» Task to complete
Go through the listing below and retype exactly the lines starting at the one with "owns at Sand" and ending at the one with "wder is Calcium undecylenate", skipping pictures.

» Material shown

• • • • •

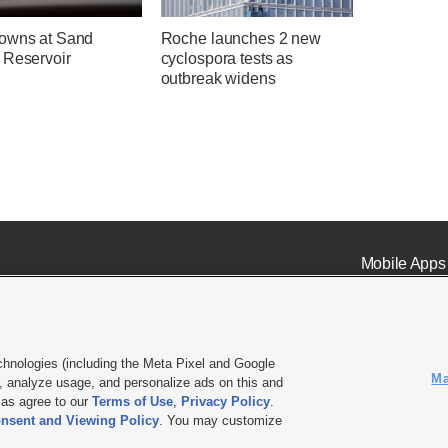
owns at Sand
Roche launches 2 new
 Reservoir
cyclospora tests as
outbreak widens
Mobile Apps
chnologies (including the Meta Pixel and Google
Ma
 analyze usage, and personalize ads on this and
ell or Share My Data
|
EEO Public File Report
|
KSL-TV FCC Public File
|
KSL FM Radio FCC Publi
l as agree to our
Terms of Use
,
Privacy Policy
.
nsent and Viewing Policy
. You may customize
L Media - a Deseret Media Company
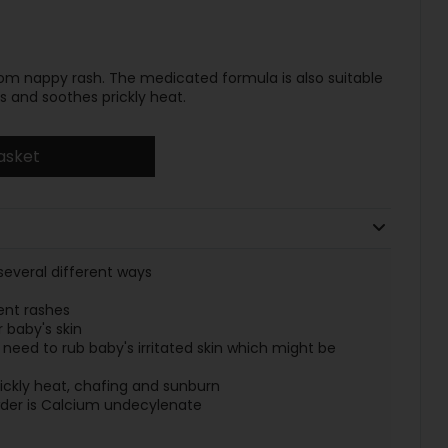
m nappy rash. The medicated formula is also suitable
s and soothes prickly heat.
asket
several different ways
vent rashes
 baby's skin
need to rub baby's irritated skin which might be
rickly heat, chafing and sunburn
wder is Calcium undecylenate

• • • • •

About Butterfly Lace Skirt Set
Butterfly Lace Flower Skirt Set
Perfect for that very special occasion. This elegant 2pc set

• • • • •

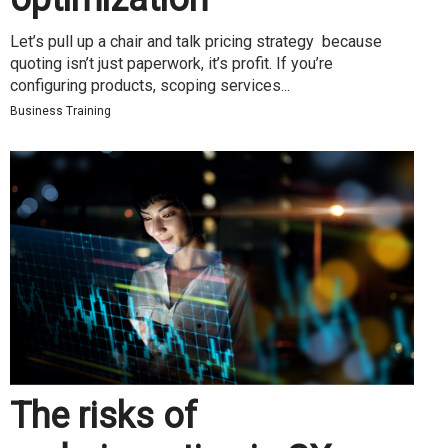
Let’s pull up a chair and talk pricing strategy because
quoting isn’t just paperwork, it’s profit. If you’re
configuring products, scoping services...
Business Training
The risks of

• • • • •

» Finished task
owns at Sand
Roche launches 2 new
 Reservoir
cyclospora tests as
outbreak widens
Mobile Apps
chnologies (including the Meta Pixel and Google
Ma
 analyze usage, and personalize ads on this and
ell or Share My Data
|
EEO Public File Report
|
KSL-TV FCC Public File
|
KSL FM Radio FCC Publi
l as agree to our
Terms of Use
,
Privacy Policy
.
nsent and Viewing Policy
. You may customize
L Media - a Deseret Media Company
m nappy rash. The medicated formula is also suitable
s and soothes prickly heat.
asket
several different ways
vent rashes
 baby's skin
need to rub baby's irritated skin which might be
rickly heat, chafing and sunburn
wder is Calcium undecylenate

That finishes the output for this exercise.